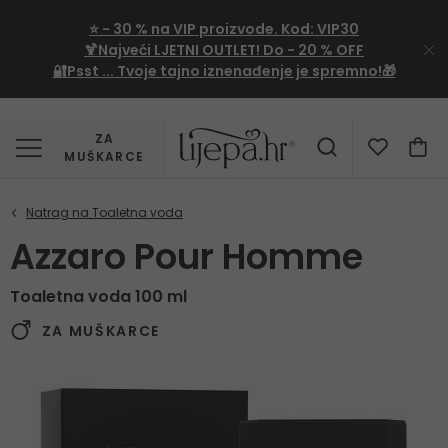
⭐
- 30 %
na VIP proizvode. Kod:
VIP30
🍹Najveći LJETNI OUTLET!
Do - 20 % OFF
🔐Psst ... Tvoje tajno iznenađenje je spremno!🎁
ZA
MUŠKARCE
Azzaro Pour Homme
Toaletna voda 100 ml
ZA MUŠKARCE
..........
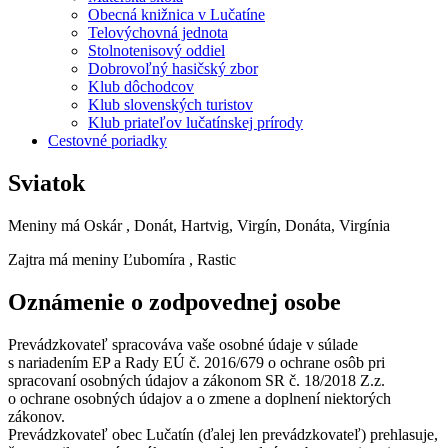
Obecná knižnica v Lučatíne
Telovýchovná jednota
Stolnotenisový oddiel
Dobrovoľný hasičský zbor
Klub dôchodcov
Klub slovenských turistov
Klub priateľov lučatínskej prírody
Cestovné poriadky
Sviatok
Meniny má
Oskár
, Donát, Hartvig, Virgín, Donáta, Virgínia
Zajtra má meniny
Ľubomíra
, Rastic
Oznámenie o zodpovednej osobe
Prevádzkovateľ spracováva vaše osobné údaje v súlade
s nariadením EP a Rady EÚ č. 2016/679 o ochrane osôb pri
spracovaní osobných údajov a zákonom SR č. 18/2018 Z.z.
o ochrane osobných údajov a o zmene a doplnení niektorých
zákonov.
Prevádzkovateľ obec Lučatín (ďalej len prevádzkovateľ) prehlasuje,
..........
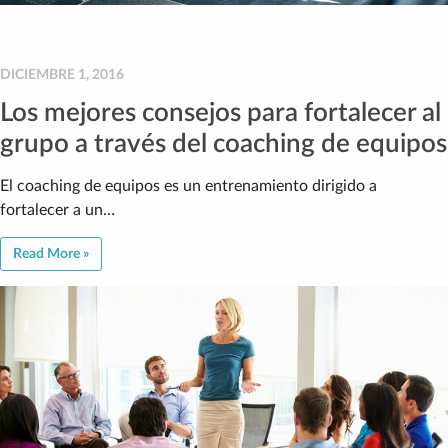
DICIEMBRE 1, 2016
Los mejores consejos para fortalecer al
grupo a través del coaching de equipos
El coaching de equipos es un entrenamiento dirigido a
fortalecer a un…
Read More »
..........
■ YOUR GOAL
Only the lines that contain the string "údajov" are to be copied from the records.

■ OUTPUT FOR THIS TASK
spracovaní osobných údajov a zákonom SR č. 18/2018 Z.z.
o ochrane osobných údajov a o zmene a doplnení niektorých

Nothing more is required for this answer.